HTTP is one of my favourite things and I want to see it everywhere
15 July 2010
First things first: I like HTTP. I really like HTTP. The other day I got to thinking about the architectural benefits of REST, and how many of the advantages seem to apply just as much to communication between the components of an application as between clients and server that communicate over the network. What are the implications of using HTTP (to pick the most common REST transport) for internal communication between components, as alternative to straightforward function calls?
There’s some obvious disadvantages, so let’s get those out of the way:
- It’s more verbose and it’s more complicated. Instead of being able to directly call a method, you have to retrieve an HTTP client from a factory, configure it, build up the request, and parse the response. And the callee is likewise slightly more complicated than its non-HTTP equivalent.
- It’s slower. Parsing the headers is slow (strings!!), and even if you cheat a little and, say, pass the headers and parameters around as associative arrays it will still be slower than passing arguments directly.
Against this, the advantages:
- “Internal” calls (i.e. without network) look exactly the same as “external” calls (i.e. with network). If a server becomes overloaded, it’s easy to move an “internal” service to an “external” service to spread the load. If HTTP is already used in the application in some way (and it probably doesn’t make sense to add HTTP to a system that doesn’t already have traditional client-server HTTP somewhere), the difference between “internal” and “external” calls may already seem unnecessarily arbitrary.
- The HTTP protocol has a number of useful, sophisticated, well-defined features, and there’s also a large number of people who know the protocol reasonably well. (For one technology to be both complex and widely known is quite unusual.) HTTP provides mechanisms for authorisation, content negotiation and influencing caching behaviour, to give a few examples of features that are typically difficult to provide, especially in a backward-compatible way.

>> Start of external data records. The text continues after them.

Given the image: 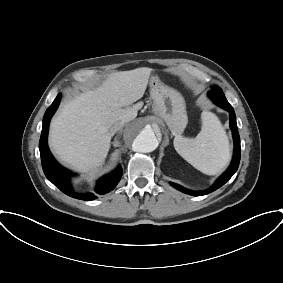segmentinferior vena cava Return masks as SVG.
Listing matches in <instances>:
<instances>
[{"instance_id": "inferior-vena-cava-1", "label": "inferior vena cava", "mask_w": 283, "mask_h": 283, "mask_svg": "<svg viewBox=\"0 0 283 283\" xmlns=\"http://www.w3.org/2000/svg\"><path fill=\"white\" fill-rule=\"evenodd\" d=\"M124 123L123 122H116L114 123L111 128H110V132L112 134L116 133L117 131H119L122 127H123Z\"/></svg>"}]
</instances>
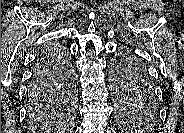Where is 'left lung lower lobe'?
Wrapping results in <instances>:
<instances>
[{"label":"left lung lower lobe","mask_w":184,"mask_h":133,"mask_svg":"<svg viewBox=\"0 0 184 133\" xmlns=\"http://www.w3.org/2000/svg\"><path fill=\"white\" fill-rule=\"evenodd\" d=\"M135 91L138 95H149L152 93V89L145 85L144 83H138V85L135 86Z\"/></svg>","instance_id":"obj_1"}]
</instances>
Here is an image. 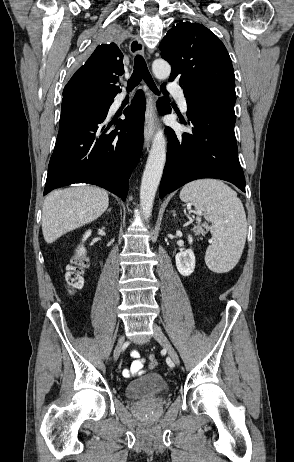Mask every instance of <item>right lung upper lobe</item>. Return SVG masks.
<instances>
[{"mask_svg":"<svg viewBox=\"0 0 294 462\" xmlns=\"http://www.w3.org/2000/svg\"><path fill=\"white\" fill-rule=\"evenodd\" d=\"M122 60L123 54L115 43L98 45L64 87L63 99L77 93L115 96L120 92L117 76L124 73Z\"/></svg>","mask_w":294,"mask_h":462,"instance_id":"obj_1","label":"right lung upper lobe"}]
</instances>
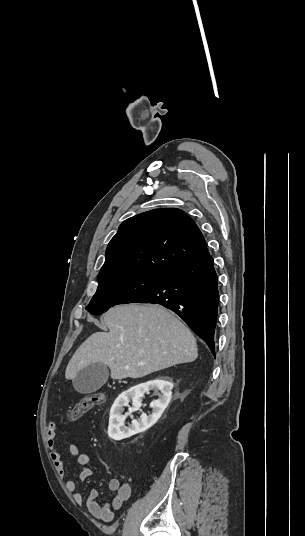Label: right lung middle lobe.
<instances>
[{"label":"right lung middle lobe","mask_w":305,"mask_h":536,"mask_svg":"<svg viewBox=\"0 0 305 536\" xmlns=\"http://www.w3.org/2000/svg\"><path fill=\"white\" fill-rule=\"evenodd\" d=\"M167 275L133 272L98 280L97 291L86 310L99 315L114 305L135 302L155 288Z\"/></svg>","instance_id":"1"}]
</instances>
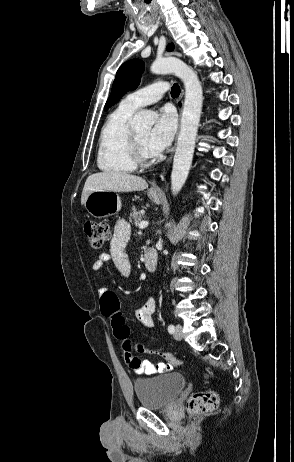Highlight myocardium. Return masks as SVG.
<instances>
[{
	"mask_svg": "<svg viewBox=\"0 0 294 462\" xmlns=\"http://www.w3.org/2000/svg\"><path fill=\"white\" fill-rule=\"evenodd\" d=\"M130 147L132 161L135 166L147 167L155 160V155H150L145 152L133 130L130 132Z\"/></svg>",
	"mask_w": 294,
	"mask_h": 462,
	"instance_id": "obj_1",
	"label": "myocardium"
}]
</instances>
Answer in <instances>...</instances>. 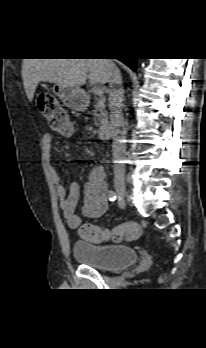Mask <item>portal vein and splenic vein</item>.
Instances as JSON below:
<instances>
[{
    "instance_id": "1",
    "label": "portal vein and splenic vein",
    "mask_w": 206,
    "mask_h": 348,
    "mask_svg": "<svg viewBox=\"0 0 206 348\" xmlns=\"http://www.w3.org/2000/svg\"><path fill=\"white\" fill-rule=\"evenodd\" d=\"M92 91L94 94H96L98 96H102L104 94V88L102 86H99V85H95L92 88Z\"/></svg>"
}]
</instances>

The degree of control over caching behaviour it offers seems particularly useful. (Since cache invalidation is one of the two “hard problems” of computer science (together with naming things), allowing the caller to, for example, invalidate the callee’s cache, would appear to be a helpful feature to have.)
- HTTP is largely self-documenting. If you have a URL representing a resource, you probably don’t need to read the documentation to see how to perform a particular operation—you get the standard HTTP verbs, and the standard HTTP semantics. If an operation isn’t supported at all, or isn’t supported for a particular user, or isn’t supported right now, there’s probably a status code available to indicate the problem.
- HTTP is stateless. This helps helps keep the interactions between components simple. It’s simply not possible to construct an object and pass it back and forth between client and server, transforming it all the while, in ways that turn out not to be quite the transformation you were expecting.
Using REST for internal communication might initially seem like a strange idea, but for the reasons described above, I think it’s one that makes sense. None of REST’s constraints and guiding principles are violated if there’s no network involved, which I think is especially interesting considering that REST was explicitly formulated by Roy Fielding as a solution to the problems faced by existing network-based software architectures.
There’s a few frameworks and libraries out there that go so way toward treating HTTP—both internal and external—as a fundamental, first class protocol. Kohana 3.0 has something called HMVC, and I’ve also done a proof of concept version of this feature for Zend Framework. Both allow you to create a standard HTTP client that is able to route and dispatch HTTP requests internally. Are there any other frameworks (in any language) with strong support for HTTP? I asked a related question on Stack Overflow recently but didn’t get many responses.
Finally, even if the disadvantages of pervasive HTTP outweigh the advantages for many applications, I think it’s interesting to imagine what it would be like to design an application with pervasive HTTP. For one thing, it helps clarify the difference between REST and RPC systems like SOAP—whilst there’s never any reason to use SOAP for internal calls, there may be reasons to use HTTP.